Exercise directions: Nothing below is to be printed except the lines between the line holding "p-five quarterback in the" and the line holding "a mass-impregnated p", inclusive, each exactly as it appears.

[[ Data listing, beginning ]]

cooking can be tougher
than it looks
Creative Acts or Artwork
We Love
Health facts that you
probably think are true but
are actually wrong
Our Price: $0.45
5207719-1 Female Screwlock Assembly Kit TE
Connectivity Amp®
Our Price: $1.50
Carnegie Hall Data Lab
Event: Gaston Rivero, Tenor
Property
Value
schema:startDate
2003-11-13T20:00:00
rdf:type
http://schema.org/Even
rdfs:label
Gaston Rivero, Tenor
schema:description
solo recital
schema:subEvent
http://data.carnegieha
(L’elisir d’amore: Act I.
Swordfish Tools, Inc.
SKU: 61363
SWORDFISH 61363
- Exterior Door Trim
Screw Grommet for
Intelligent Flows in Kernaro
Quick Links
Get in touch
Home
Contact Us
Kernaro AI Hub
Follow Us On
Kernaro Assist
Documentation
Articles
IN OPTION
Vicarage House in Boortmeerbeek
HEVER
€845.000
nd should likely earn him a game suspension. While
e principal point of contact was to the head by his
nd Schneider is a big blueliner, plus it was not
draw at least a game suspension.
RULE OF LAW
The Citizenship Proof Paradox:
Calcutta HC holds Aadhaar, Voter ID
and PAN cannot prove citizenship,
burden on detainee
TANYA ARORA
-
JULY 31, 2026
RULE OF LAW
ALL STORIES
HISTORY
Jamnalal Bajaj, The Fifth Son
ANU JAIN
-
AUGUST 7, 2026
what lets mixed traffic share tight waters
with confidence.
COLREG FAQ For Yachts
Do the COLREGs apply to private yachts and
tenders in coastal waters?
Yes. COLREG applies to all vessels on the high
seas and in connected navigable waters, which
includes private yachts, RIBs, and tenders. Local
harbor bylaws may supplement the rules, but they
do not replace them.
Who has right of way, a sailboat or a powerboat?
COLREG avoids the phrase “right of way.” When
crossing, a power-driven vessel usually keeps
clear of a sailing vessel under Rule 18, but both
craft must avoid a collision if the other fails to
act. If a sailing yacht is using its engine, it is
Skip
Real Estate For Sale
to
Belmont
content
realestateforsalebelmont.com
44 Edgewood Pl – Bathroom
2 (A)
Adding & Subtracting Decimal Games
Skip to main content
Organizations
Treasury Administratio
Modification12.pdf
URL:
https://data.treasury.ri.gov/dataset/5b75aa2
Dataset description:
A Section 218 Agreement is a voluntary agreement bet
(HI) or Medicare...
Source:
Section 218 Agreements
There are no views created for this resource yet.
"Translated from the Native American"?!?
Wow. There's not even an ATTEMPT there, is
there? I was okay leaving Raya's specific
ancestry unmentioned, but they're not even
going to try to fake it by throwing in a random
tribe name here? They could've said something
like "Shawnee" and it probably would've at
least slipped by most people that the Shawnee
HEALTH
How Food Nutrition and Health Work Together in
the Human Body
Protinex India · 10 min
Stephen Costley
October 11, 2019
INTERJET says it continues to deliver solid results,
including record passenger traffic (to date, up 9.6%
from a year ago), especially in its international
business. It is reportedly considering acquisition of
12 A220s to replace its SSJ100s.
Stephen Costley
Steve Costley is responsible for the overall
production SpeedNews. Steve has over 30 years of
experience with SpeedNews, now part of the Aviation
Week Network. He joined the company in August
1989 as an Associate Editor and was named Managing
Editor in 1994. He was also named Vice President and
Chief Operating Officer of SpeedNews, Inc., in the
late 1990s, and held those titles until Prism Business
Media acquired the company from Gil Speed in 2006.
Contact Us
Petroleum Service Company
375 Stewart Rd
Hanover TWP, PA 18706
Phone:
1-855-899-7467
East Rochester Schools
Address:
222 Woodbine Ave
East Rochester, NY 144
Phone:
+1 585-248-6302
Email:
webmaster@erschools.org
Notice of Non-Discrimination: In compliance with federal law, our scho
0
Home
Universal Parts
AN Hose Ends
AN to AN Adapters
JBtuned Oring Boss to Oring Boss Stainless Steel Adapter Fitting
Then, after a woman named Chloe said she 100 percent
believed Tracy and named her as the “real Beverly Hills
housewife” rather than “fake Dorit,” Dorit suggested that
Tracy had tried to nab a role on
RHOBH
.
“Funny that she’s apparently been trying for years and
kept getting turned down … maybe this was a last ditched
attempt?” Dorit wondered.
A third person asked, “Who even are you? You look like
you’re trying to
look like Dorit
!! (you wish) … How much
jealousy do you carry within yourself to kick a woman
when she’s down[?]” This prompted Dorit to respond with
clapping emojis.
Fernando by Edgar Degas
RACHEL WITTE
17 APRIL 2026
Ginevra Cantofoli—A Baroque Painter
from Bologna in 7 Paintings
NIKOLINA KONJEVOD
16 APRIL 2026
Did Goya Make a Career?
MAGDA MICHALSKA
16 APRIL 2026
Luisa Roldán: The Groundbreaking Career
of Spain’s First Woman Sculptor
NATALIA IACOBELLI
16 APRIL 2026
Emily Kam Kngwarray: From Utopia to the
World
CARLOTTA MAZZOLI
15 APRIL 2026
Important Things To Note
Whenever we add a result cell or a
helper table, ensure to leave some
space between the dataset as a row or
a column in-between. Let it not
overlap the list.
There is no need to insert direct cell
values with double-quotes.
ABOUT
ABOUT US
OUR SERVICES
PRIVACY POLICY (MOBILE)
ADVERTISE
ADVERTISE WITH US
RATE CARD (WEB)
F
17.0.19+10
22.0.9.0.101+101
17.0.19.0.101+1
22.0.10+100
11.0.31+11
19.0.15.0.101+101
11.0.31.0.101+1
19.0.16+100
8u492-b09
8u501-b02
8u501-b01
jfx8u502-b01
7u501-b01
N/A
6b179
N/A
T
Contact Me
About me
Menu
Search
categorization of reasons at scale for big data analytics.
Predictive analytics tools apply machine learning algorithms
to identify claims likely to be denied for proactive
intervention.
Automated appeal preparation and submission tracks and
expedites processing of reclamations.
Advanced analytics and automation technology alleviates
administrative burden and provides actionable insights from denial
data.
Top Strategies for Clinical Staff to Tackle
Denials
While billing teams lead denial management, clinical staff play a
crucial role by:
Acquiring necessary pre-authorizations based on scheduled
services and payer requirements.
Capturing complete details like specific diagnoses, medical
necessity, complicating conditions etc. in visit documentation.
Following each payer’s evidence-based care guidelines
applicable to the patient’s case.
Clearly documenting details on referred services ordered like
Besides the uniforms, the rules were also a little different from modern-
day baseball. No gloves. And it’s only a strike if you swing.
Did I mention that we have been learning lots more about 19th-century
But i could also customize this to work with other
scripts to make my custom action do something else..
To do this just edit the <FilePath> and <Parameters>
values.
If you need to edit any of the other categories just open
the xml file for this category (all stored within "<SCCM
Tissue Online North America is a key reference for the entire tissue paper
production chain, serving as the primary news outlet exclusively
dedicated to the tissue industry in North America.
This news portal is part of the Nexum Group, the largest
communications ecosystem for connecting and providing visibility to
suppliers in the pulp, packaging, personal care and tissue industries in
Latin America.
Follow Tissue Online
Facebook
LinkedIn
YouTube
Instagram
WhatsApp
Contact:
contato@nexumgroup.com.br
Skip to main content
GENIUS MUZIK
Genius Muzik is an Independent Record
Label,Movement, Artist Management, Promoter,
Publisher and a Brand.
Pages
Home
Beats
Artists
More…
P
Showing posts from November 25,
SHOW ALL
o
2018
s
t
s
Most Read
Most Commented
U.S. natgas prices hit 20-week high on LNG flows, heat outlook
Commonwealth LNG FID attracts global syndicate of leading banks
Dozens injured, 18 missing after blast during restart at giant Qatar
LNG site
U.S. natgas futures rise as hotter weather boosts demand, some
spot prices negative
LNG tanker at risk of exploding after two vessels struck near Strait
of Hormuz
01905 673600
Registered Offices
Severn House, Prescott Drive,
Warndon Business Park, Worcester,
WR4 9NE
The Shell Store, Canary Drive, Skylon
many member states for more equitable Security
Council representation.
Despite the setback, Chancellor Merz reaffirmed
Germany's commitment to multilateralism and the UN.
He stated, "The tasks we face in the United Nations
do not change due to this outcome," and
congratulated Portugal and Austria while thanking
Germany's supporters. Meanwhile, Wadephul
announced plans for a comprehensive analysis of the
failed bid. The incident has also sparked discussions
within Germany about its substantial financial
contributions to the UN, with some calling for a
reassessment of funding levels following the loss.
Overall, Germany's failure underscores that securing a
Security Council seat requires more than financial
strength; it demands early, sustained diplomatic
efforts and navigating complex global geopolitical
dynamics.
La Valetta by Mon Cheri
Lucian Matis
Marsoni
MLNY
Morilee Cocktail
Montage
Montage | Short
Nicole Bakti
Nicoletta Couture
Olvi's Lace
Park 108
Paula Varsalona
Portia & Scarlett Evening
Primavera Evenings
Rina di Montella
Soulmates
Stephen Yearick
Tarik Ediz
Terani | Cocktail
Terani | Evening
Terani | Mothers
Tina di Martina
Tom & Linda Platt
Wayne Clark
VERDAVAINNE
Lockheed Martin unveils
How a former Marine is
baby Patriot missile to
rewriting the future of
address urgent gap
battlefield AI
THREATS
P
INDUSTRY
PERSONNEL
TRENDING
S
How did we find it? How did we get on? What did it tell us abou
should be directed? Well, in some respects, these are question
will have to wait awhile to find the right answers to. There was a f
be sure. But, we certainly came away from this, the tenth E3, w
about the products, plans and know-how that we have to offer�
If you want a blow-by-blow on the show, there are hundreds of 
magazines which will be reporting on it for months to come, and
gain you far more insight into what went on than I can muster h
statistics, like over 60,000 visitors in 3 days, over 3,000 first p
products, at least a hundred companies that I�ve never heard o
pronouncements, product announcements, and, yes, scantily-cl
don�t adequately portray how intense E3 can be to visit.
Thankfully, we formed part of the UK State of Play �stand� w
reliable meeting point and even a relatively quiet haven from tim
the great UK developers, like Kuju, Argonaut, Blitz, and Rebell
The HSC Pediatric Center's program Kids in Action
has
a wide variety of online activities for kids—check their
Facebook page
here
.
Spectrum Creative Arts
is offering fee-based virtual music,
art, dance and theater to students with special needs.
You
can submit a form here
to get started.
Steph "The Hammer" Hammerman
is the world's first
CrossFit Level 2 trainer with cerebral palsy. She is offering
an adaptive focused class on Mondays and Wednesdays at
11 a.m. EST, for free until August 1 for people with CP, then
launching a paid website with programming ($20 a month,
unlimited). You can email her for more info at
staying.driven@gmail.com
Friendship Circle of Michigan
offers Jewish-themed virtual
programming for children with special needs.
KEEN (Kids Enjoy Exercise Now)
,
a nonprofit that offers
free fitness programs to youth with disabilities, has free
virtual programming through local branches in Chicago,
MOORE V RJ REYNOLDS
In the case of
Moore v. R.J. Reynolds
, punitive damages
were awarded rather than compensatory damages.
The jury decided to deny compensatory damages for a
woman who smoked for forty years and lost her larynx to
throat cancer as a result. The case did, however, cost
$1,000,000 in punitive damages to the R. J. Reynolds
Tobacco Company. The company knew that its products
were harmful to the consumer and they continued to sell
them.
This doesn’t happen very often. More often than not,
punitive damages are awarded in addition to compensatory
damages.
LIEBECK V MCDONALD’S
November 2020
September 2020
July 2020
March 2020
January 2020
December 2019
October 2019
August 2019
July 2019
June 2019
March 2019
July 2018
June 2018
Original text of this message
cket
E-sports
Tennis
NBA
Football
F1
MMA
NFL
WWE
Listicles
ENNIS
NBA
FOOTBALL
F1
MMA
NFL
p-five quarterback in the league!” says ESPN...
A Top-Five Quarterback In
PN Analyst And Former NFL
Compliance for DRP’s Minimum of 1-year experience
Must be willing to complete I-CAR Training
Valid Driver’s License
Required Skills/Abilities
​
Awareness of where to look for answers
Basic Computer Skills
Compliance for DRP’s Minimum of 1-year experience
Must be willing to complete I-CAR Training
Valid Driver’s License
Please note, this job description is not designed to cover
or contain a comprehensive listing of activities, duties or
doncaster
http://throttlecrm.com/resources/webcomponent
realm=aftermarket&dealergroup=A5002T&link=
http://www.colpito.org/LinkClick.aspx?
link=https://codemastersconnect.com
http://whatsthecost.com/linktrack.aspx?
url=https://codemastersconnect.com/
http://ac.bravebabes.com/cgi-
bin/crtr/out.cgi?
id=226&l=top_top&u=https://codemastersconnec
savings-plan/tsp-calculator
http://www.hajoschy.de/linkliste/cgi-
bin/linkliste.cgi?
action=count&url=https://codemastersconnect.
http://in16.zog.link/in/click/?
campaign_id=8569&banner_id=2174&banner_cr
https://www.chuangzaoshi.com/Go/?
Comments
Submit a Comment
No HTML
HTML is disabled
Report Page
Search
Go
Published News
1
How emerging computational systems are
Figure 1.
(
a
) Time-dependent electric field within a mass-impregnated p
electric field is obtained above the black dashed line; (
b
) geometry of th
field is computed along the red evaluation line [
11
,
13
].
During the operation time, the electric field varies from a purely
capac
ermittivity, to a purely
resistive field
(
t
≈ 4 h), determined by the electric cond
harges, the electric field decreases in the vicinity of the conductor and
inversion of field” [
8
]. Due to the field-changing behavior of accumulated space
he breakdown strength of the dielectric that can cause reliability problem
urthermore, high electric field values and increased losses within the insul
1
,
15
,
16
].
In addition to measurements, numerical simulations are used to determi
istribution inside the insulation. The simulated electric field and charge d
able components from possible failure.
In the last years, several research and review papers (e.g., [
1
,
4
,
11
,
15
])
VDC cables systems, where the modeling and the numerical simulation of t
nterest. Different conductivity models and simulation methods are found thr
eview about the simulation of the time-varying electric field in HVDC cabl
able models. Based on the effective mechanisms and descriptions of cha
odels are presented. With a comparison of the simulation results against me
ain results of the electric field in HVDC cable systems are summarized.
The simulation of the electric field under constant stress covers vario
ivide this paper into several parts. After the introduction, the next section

[[ Data listing, end ]]

Final answer:
p-five quarterback in the league!” says ESPN...
A Top-Five Quarterback In
PN Analyst And Former NFL
Compliance for DRP’s Minimum of 1-year experience
Must be willing to complete I-CAR Training
Valid Driver’s License
Required Skills/Abilities
​
Awareness of where to look for answers
Basic Computer Skills
Compliance for DRP’s Minimum of 1-year experience
Must be willing to complete I-CAR Training
Valid Driver’s License
Please note, this job description is not designed to cover
or contain a comprehensive listing of activities, duties or
doncaster
http://throttlecrm.com/resources/webcomponent
realm=aftermarket&dealergroup=A5002T&link=
http://www.colpito.org/LinkClick.aspx?
link=https://codemastersconnect.com
http://whatsthecost.com/linktrack.aspx?
url=https://codemastersconnect.com/
http://ac.bravebabes.com/cgi-
bin/crtr/out.cgi?
id=226&l=top_top&u=https://codemastersconnec
savings-plan/tsp-calculator
http://www.hajoschy.de/linkliste/cgi-
bin/linkliste.cgi?
action=count&url=https://codemastersconnect.
http://in16.zog.link/in/click/?
campaign_id=8569&banner_id=2174&banner_cr
https://www.chuangzaoshi.com/Go/?
Comments
Submit a Comment
No HTML
HTML is disabled
Report Page
Search
Go
Published News
1
How emerging computational systems are
Figure 1.
(
a
) Time-dependent electric field within a mass-impregnated p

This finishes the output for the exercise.